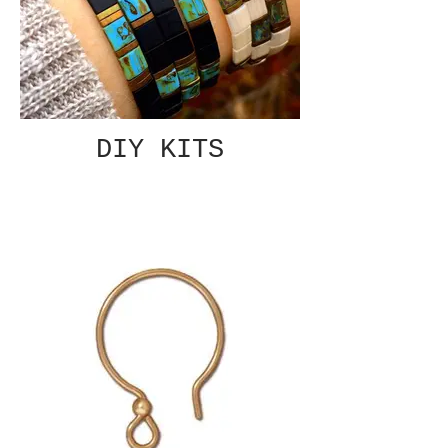
DIY KITS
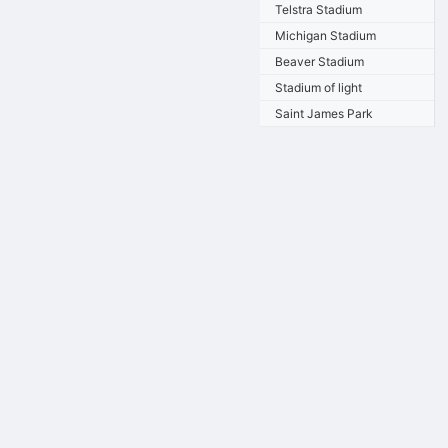
Telstra Stadium
Michigan Stadium
Beaver Stadium
Stadium of light
Saint James Park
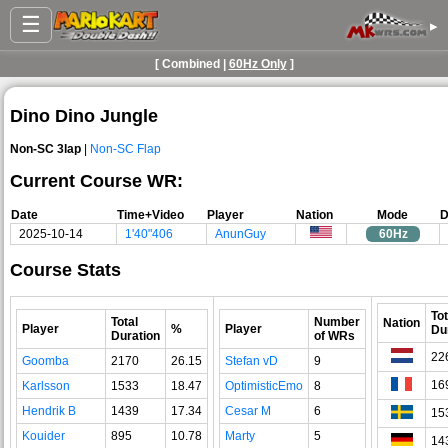
☰
▸
[ Combined |
60Hz Only
]
Dino Dino Jungle
Non-SC 3lap
|
Non-SC Flap
Current Course WR:
Date
Time+Video
Player
Nation
Mode
D
2025-10-14
1'40"406
AnunGuy
60Hz
Course Stats
Tot
Total
Number
Nation
Player
%
Player
Du
Duration
of WRs
22
Goomba
2170
26.15
Stefan vD
9
16
Karlsson
1533
18.47
OptimisticEmo
8
Hendrik B
1439
17.34
Cesar M
6
15
Kouider
895
10.78
Marty
5
14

• Task statement: From the data, pick out every line that includes "Stadium".

• Exercise output:
Telstra Stadium
Michigan Stadium
Beaver Stadium
Stadium of light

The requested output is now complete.